Task item = Would you output the entries below only from the line containing "would you do" through the line containing "hold your battery in place.", exactly as they stand and with both ends included?

Records from a data collection

::::::::

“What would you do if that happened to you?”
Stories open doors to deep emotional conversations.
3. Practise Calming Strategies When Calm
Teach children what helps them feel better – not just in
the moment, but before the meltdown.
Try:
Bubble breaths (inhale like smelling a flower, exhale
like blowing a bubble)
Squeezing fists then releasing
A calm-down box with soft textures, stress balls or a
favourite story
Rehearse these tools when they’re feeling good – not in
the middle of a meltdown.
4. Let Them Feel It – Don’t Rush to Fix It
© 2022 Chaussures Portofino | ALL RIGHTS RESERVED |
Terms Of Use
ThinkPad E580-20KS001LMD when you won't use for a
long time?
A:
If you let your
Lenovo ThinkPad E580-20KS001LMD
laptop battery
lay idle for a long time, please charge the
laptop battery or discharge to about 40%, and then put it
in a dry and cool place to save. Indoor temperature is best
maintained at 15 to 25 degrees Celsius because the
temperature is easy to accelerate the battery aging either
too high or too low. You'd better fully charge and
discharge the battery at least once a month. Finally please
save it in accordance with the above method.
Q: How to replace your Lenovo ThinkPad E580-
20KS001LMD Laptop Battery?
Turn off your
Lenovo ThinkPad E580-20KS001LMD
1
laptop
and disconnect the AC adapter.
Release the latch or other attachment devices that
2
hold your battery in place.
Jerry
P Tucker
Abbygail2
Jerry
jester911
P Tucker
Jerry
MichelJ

::::::::

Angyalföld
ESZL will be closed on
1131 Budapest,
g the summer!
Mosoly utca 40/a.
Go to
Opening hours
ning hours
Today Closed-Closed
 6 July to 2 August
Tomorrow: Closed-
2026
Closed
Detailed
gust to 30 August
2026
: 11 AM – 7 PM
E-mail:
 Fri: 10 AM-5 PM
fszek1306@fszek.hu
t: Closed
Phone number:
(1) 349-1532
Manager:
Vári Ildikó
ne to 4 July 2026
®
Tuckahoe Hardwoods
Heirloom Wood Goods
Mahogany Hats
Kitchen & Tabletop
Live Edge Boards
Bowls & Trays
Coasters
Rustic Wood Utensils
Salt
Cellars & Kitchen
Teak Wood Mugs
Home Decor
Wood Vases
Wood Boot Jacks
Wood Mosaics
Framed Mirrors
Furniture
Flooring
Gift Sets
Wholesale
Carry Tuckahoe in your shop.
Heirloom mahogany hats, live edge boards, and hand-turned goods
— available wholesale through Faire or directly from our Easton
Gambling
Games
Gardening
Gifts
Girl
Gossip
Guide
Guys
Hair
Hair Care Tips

::::::::

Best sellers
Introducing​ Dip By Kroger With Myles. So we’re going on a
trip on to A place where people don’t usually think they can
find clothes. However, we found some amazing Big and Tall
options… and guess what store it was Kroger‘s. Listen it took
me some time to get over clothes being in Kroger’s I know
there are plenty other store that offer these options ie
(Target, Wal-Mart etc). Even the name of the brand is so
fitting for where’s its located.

::::::::

Exercise solution =
“What would you do if that happened to you?”
Stories open doors to deep emotional conversations.
3. Practise Calming Strategies When Calm
Teach children what helps them feel better – not just in
the moment, but before the meltdown.
Try:
Bubble breaths (inhale like smelling a flower, exhale
like blowing a bubble)
Squeezing fists then releasing
A calm-down box with soft textures, stress balls or a
favourite story
Rehearse these tools when they’re feeling good – not in
the middle of a meltdown.
4. Let Them Feel It – Don’t Rush to Fix It
© 2022 Chaussures Portofino | ALL RIGHTS RESERVED |
Terms Of Use
ThinkPad E580-20KS001LMD when you won't use for a
long time?
A:
If you let your
Lenovo ThinkPad E580-20KS001LMD
laptop battery
lay idle for a long time, please charge the
laptop battery or discharge to about 40%, and then put it
in a dry and cool place to save. Indoor temperature is best
maintained at 15 to 25 degrees Celsius because the
temperature is easy to accelerate the battery aging either
too high or too low. You'd better fully charge and
discharge the battery at least once a month. Finally please
save it in accordance with the above method.
Q: How to replace your Lenovo ThinkPad E580-
20KS001LMD Laptop Battery?
Turn off your
Lenovo ThinkPad E580-20KS001LMD
1
laptop
and disconnect the AC adapter.
Release the latch or other attachment devices that
2
hold your battery in place.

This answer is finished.